1) Farz Oruç:

Farz olan oruç denince, Ramazan orucu kastedilir ve zâten tâyin edilmiş, önceden belirlenmiş (muayyen) olan oruç da budur. Mâzeretli veya mâzeretsiz olarak tutulamadığı zaman, başka bir zaman kazâ edilmesi de aynı şekilde farzdır.



Bunun dışında, bir de keffâret olmak üzere tutulan oruç vardır. Ramazan orucunun bozulması sebebiyle tutulması gereken keffâret orucu yanında ayrıca, zıhâr, yanlışlıkla ve kazâ ile adam öldürme, hacda ihramlı iken vaktinden önce tıraş olma (halk) ve yemin için tutulacak olan keffâret oruçları da farz oruç kapsamında değerlendirilmiştir. Keffâret orucu, yapılan bir hatânın cezâsı veya telâfisi anlamını taşıdığından kişi için baştan belirlenmiş bir yükümlülük olmayıp, buna sebebiyet vermesi halinde gündeme gelebilen ârızî bir yükümlülük niteliğindedir. Bu bakımdan Ramazan orucu “muayyen farz”, diğerleri ise “gayr-i muayyen farz” olarak nitelendirilir. Ramazan orucu sadece belirli bir vakitte, yani Ramazan ayında tutulabilirken; diğerleri, oruç tutmanın mubah olduğu her zaman tutulabilir.

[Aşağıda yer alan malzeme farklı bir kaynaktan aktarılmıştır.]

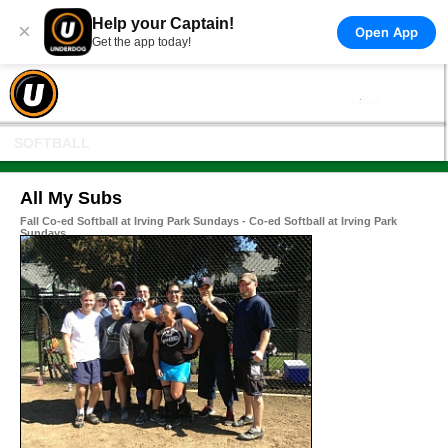
Help your Captain!
×
Open App
Get the app today!
SOFTBALL
All My Subs
Fall Co-ed Softball at Irving Park Sundays - Co-ed Softball at Irving Park
Sundays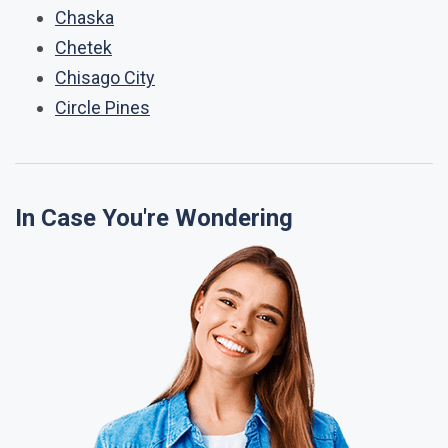
Chaska
Chetek
Chisago City
Circle Pines
In Case You're Wondering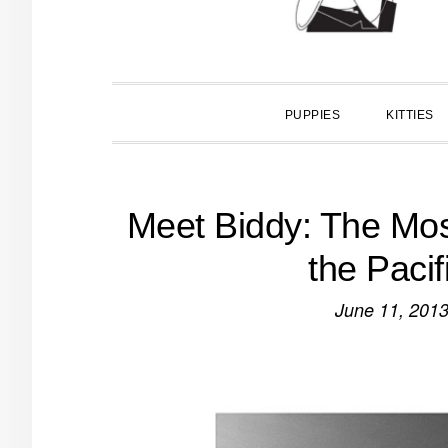
PUPPIES
KITTIES
Meet Biddy: The Mos
the Paci
June 11, 201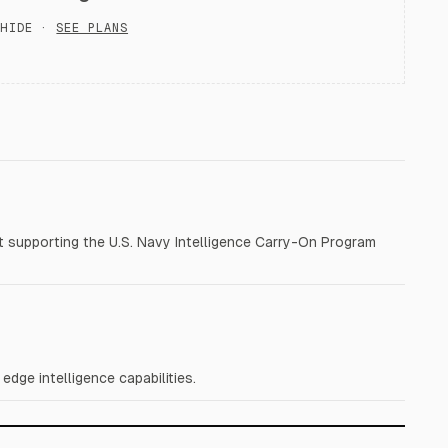
HIDE ·
SEE PLANS
 supporting the U.S. Navy Intelligence Carry-On Program
dge intelligence capabilities.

Ramazan orucunun kazâsı da istenilen mubah günlerde tutulabilir. Fakat İmam Şâfiî’nin kazâya kalan orucun aynı yıl içerisinde kazâ edilmesi gerektiğine ilişkin görüşü de dikkate alınarak, herhangi bir sebeple kazâya kalan orucu mümkün olan en kısa zamanda tutmaya çalışmak uygun olur.